Interfacing Ray with internal libraries and services using Pydantic
Companies often develop internal libraries that expose inputs and outputs to functions via Pydantic. Whether your internal library is for machine learning, API clients, or data validation services, you’ll often need to convert large DataFrames into Pydantic objects and pass batches of them to libraries.
Here’s how to do it efficiently using Ray Data.
The Challenge
Many in-house Python libraries/services follow these patterns:
ml_service.predict_batch(records: List[PredictionRequest]) -> List[PredictionResponse]
validator.validate_batch(data: List[DataModel]) -> List[DataValidation]
api_client.submit_batch(objects: List[APIRecord]) -> List[APIResponses]
But your data starts as DataFrames. This approach doesn’t scale if there’s any latency in the sequential processing of a batch:
# This breaks with large datasets
objects = [DataRecord(**row.to_dict()) for _, row in df.iterrows()]
library.process_batch(objects)
The Solution: Ray Data + Actors
Ray Data’s map_batches
with actors can make this easy. Here’s the complete pattern:
import ray
import ray.data
import pandas as pd
from ray.data import Dataset
from pydantic import BaseModel
from typing import List
class DataRecord(BaseModel):
id: str
value: float
category: str
class InternalService:
"""Represents your in-house service that expects Pydantic objects."""

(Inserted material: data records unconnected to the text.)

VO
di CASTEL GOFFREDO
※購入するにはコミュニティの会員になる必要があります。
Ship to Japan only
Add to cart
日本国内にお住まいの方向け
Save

def process_batch(self, records: List[DataRecord]) -> None:
print(f"Processing {len(records)} validated records")
# Your internal logic here
@ray.remote
class DataProcessor:
def __init__(self, service: InternalService):
self.service = service
def process_batch(self, batch_df: pd.DataFrame) -> pd.DataFrame:
# Convert to Pydantic objects
objects = []
for _, row in batch_df.iterrows():
try:
obj = DataRecord(**row.to_dict())
objects.append(obj)
except Exception:
continue # Skip invalid rows
# Submit to your service
if objects:
self.service.process_batch(objects)
return pd.DataFrame({'processed': [len(objects)]})
def process_dataset(dataset: Dataset, service: InternalService, batch_size: int = 1000):
"""Submit to library in parallel."""
result_dataset = dataset.map_batches(
DataProcessor,
batch_size=batch_size,
batch_format="pandas",
fn_constructor_args=[service]
)
# Execute pipeline
total = sum(batch['processed'].sum()
for batch in result_dataset.iter_batches(batch_format="pandas"))

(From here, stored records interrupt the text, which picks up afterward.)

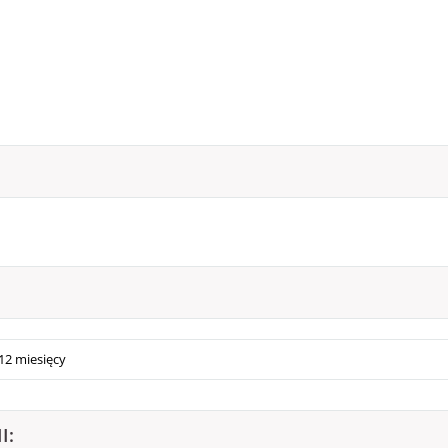
12 miesięcy
I:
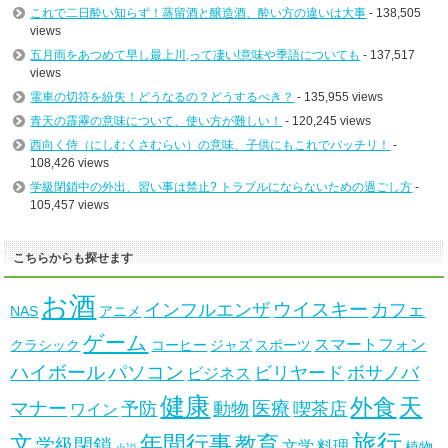
これで二日酔い知らず！蒸留酒と醸造酒、酔い方の違いは大事
- 138,505
views
五月雨をあつめて早し最上川,って凄い!意味や季語についても
- 137,517
views
電車の切符を紛失！どうなるの？どうするべき？
- 135,955 views
青天の霹靂の意味について、使い方が難しい！
- 120,245 views
西向く侍（にしむくさむらい）の意味、子供にもこれでバッチリ！
-
108,426 views
学級閉鎖中の外出、習い事は禁止? トラブルにならないための過ごし方
-
105,457 views
こちらからも探せます
お酒
ウイスキー
インフルエンザ
カフェ
NAS
アニメ
ゲーム
スマートフォン
クラシック
コーヒー
ジャズ
スポーツ
ハイボール
パソコン
ビリヤード
ボサノバ
ビジネス
健康
天
外食
マナー
医療
予防
動物
喫茶店
ワイン
旅行
文
年間行事
教育
学級閉鎖
文学
料理
植物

print(f"Processed {total} records")
Why This Works for Internal Libraries and Services
Type Safety: Pydantic validation ensures your internal libraries receive exactly the data they expect, catching issues early in the pipeline rather than deep in business logic.

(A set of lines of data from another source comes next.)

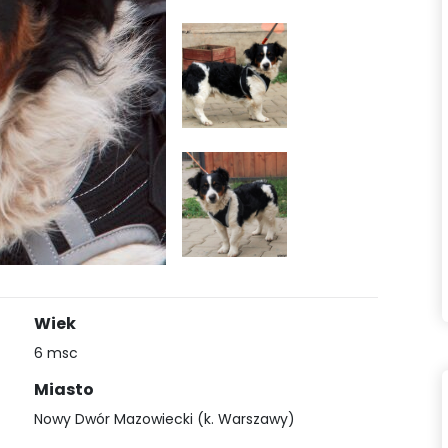
Wiek
6 msc
Miasto
Nowy Dwór Mazowiecki (k. Warszawy)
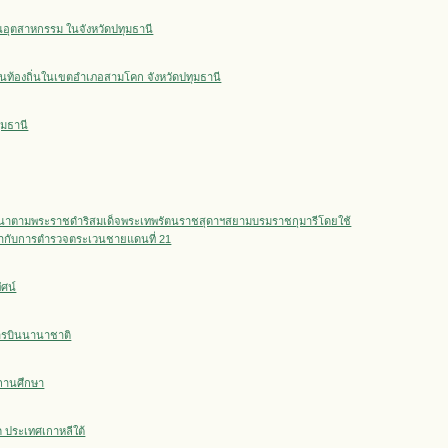
อุตสาหกรรม ในจังหวัดปทุมธานี
ท้องถิ่นในเขตอำเภอสามโคก จังหวัดปทุมธานี
ุมธานี
ัฒนาตามพระราชดำริสมเด็จพระเทพรัตนราชสุดาฯสยามบรมราชกุมารีโดยใช้
ำกับการตำรวจตระเวนชายแดนที่ 21
ัศน์
การบินนานาชาติ
สถานศึกษา
ด ประเทศเกาหลีใต้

Interoperability: Many modern Python libraries use Pydantic for their APIs. This pattern lets you seamlessly integrate with them without manual serialization.
Stateful Processing: Ray actors maintain library connections and state across batches - perfect for authenticated clients, ML models, or database connections.
Parallel Execution: Ray automatically distributes work across cores, turning single-threaded library calls into parallel processing.
Real-World Example
import ray
import ray.data
import pandas as pd
ray.init()
import numpy as np
# Limit for demo purposes
limit = 10
# Transform DataFrame into a Ray dataset
dataset = ray.data.from_pandas(pd.DataFrame({
'id': [f'record_{i:06d}' for i in range(500_000)],
'value': np.random.normal(100, 15, 500_000),
'category': np.random.choice(['A', 'B', 'C', 'D'], 500_000),
})).limit(limit)
# Wire up InternalService to be used by the actors
# This service may need to be wired inside the actor using configuration
# Passed into the constructor
internal_service = InternalService()
# Control the number of objects passed into the service call via process_dataset
process_dataset(dataset, internal_service, batch_size=100)
ray.shutdown()
Key Benefits
Seamless Integration: Works with any Python library that accepts Pydantic objects, making it easy to integrate with modern codebases.
Built-in Validation: Pydantic catches data quality issues before they reach your business logic.
Resource Efficiency: Processes data in configurable batches, preventing memory issues with large datasets.
Error Resilience: Invalid rows are filtered out automatically, keeping the pipeline running.
When to Use This Pattern
Perfect for:
- Large DataFrames (10K+ rows) feeding into Pydantic-based libraries
- In-house services that expect validated, structured objects
- Data pipelines with multiple downstream consumers
- Scenarios where data validation is critical
Not ideal for:
- Small datasets (<5K rows) where startup overhead dominates
- Libraries that work directly with DataFrames
- Simple transformations without validation needs
Conclusion
This pattern bridges the gap between DataFrame-based data processing and modern Python libraries that expect structured objects, giving you type-safe interactions with Python libraries while controlling the amount of data submitted per request and limiting the rate at which data is sent overall.